Additionally, the federal government has created a couple of programs to help homeowner's who choose to do a short sale. The first program is the HAFA program. HAFA stands for Homeowner's Alternative to Foreclosure Act. The main point about this program is that it forces lenders to accept the short sale payment as payment in full on the loan and it also forces lenders to give the homeowner's $3,000 back at the close of escrow to help with relocation costs. Prior to HAFA, a lender was not required to accept the short sale payment as payment in full on the loan, and this meant that many lenders, such as Chase and Bank of America, would go after the homeowner after the sale of the house had closed and try to get a deficiency judgment forcing the homeowner to pay the remaining amount owed, or file bankruptcy.The federal government saw this was causing homeowner's to choose foreclosure over short sale, and this is why they created the HAFA program.

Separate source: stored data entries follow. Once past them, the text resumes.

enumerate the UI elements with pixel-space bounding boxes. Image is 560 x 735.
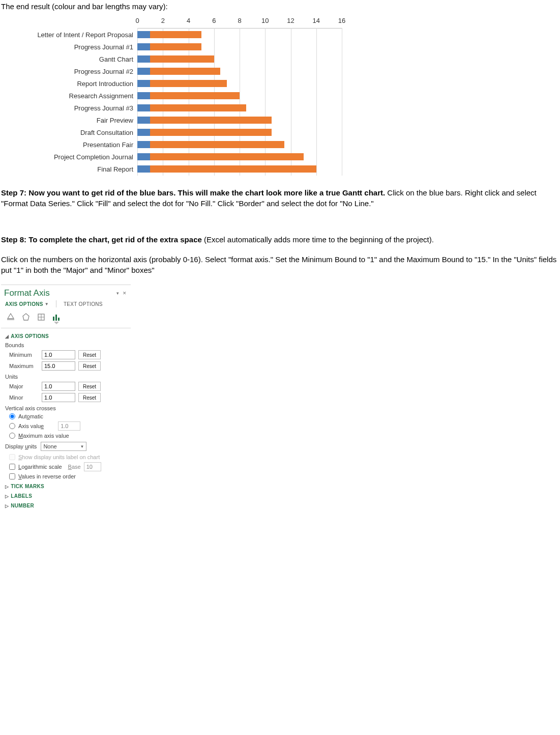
svg-rect-8: [58, 318, 60, 321]
vac-label: Vertical axis crosses: [1, 403, 131, 412]
chart-category-label: Progress Journal #3: [37, 104, 137, 112]
chart-row: Progress Journal #2: [37, 65, 342, 77]
svg-rect-1: [7, 319, 14, 320]
chart-row: Letter of Intent / Report Proposal: [37, 29, 342, 41]
bar-duration: [150, 55, 214, 63]
chevron-down-icon: ▼: [80, 444, 84, 449]
bar-duration: [150, 92, 240, 99]
axis-value-input[interactable]: [58, 421, 80, 431]
chart-row: Final Report: [37, 163, 342, 175]
minimum-label: Minimum: [5, 352, 39, 358]
chart-row: Draft Consultation: [37, 126, 342, 138]
radio-automatic-label: Automatic: [18, 413, 43, 419]
tab-axis-options[interactable]: AXIS OPTIONS▼: [5, 301, 49, 307]
chart-category-label: Research Assignment: [37, 92, 137, 100]
minimum-input[interactable]: [42, 350, 75, 359]
svg-rect-7: [55, 315, 57, 321]
minor-input[interactable]: [42, 393, 75, 402]
show-du-checkbox: [9, 454, 15, 460]
log-base-label: Base: [68, 464, 81, 470]
bar-start: [137, 31, 150, 38]
chart-category-label: Progress Journal #2: [37, 68, 137, 75]
x-axis-tick: 4: [187, 17, 190, 24]
tab-text-options[interactable]: TEXT OPTIONS: [64, 301, 103, 307]
format-axis-pane: Format Axis ▾ ✕ AXIS OPTIONS▼ TEXT OPTIO…: [1, 285, 131, 513]
bar-duration: [150, 104, 246, 111]
major-reset-button[interactable]: Reset: [78, 382, 101, 391]
chart-row: Report Introduction: [37, 77, 342, 90]
step7-paragraph: Step 7: Now you want to get rid of the b…: [1, 187, 559, 209]
chart-category-label: Final Report: [37, 165, 137, 173]
units-label: Units: [1, 372, 131, 381]
x-axis-tick: 14: [313, 17, 320, 24]
x-axis-tick: 6: [212, 17, 216, 24]
reverse-label: Values in reverse order: [18, 473, 76, 479]
bar-duration: [150, 68, 220, 75]
chart-category-label: Gantt Chart: [37, 55, 137, 63]
bar-start: [137, 165, 150, 173]
bar-start: [137, 68, 150, 75]
section-axis-options[interactable]: ◢AXIS OPTIONS: [1, 330, 131, 340]
radio-max-axis-label: Maximum axis value: [18, 433, 69, 439]
major-label: Major: [5, 383, 39, 389]
x-axis-tick: 8: [238, 17, 241, 24]
svg-marker-0: [8, 314, 14, 319]
bar-start: [137, 153, 150, 160]
minor-reset-button[interactable]: Reset: [78, 393, 101, 402]
collapse-icon: ▷: [5, 494, 9, 499]
x-axis-tick: 12: [287, 17, 294, 24]
svg-rect-6: [53, 317, 54, 321]
fill-line-icon[interactable]: [5, 312, 16, 323]
axis-options-icon[interactable]: [51, 312, 62, 323]
reverse-checkbox[interactable]: [9, 473, 15, 479]
maximum-reset-button[interactable]: Reset: [78, 361, 101, 371]
effects-icon[interactable]: [20, 312, 32, 323]
chart-category-label: Presentation Fair: [37, 141, 137, 149]
x-axis-tick: 10: [261, 17, 269, 24]
pane-title: Format Axis: [4, 288, 50, 298]
bar-start: [137, 92, 150, 99]
chart-category-label: Progress Journal #1: [37, 43, 137, 51]
bar-start: [137, 117, 150, 124]
chart-row: Research Assignment: [37, 90, 342, 102]
chart-row: Project Completion Journal: [37, 151, 342, 163]
section-number[interactable]: ▷NUMBER: [1, 500, 131, 510]
size-properties-icon[interactable]: [36, 312, 47, 323]
expand-icon: ◢: [5, 334, 9, 339]
bar-duration: [150, 31, 201, 38]
radio-max-axis[interactable]: [9, 433, 15, 439]
collapse-icon: ▷: [5, 503, 9, 508]
chart-row: Presentation Fair: [37, 138, 342, 151]
bar-start: [137, 80, 150, 87]
minor-label: Minor: [5, 394, 39, 401]
radio-automatic[interactable]: [9, 413, 15, 419]
pane-controls[interactable]: ▾ ✕: [116, 291, 128, 296]
step8b-paragraph: Click on the numbers on the horizontal a…: [1, 254, 559, 275]
chart-category-label: Report Introduction: [37, 80, 137, 88]
step8-bold: Step 8: To complete the chart, get rid o…: [1, 235, 202, 244]
chart-category-label: Letter of Intent / Report Proposal: [37, 31, 137, 39]
section-tick-marks[interactable]: ▷TICK MARKS: [1, 480, 131, 490]
radio-axis-value-label: Axis value: [18, 423, 44, 429]
maximum-label: Maximum: [5, 363, 39, 369]
chart-row: Fair Preview: [37, 114, 342, 126]
step8-paragraph: Step 8: To complete the chart, get rid o…: [1, 234, 559, 245]
section-labels[interactable]: ▷LABELS: [1, 490, 131, 500]
chart-row: Gantt Chart: [37, 53, 342, 65]
chart-row: Progress Journal #1: [37, 41, 342, 53]
display-units-select[interactable]: None▼: [41, 442, 86, 451]
log-base-input[interactable]: [84, 462, 101, 471]
major-input[interactable]: [42, 382, 75, 391]
bar-duration: [150, 129, 272, 136]
chart-category-label: Fair Preview: [37, 117, 137, 124]
radio-axis-value[interactable]: [9, 423, 15, 429]
bar-start: [137, 55, 150, 63]
chart-category-label: Draft Consultation: [37, 129, 137, 136]
chart-row: Progress Journal #3: [37, 102, 342, 114]
minimum-reset-button[interactable]: Reset: [78, 350, 101, 359]
log-scale-checkbox[interactable]: [9, 464, 15, 470]
maximum-input[interactable]: [42, 361, 75, 371]
chevron-down-icon: ▼: [45, 302, 49, 306]
x-axis-tick: 0: [135, 17, 139, 24]
show-du-label: Show display units label on chart: [18, 454, 100, 460]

The 2nd program the government put into act is the Mortgage Forgiveness Debt Relief Act of 2007. When a short sale closes and the lender accepts the short sale payment as payment in full, the lender will then send the homeowner a 1099-C. Previously, this 1099-C would have been considered income to the homeowner and would have significantly raised his tax liability. However, under this Act, the qualifying homeowner can claim the income as $0 and not increase his/her tax liability. In essence, the federal government has given incentives to all parties to consider a short sale instead of a foreclosure.
It is important to remember that not all lenders will accept a short sale or a discounted payoff. Unfortunately, there are a few circumstances where the lender will make more money selling the house in foreclosure, than if they were to accept a short sale. That being said, it is usual for a lender to accept a short sale because they want to avoid a costly foreclosure also.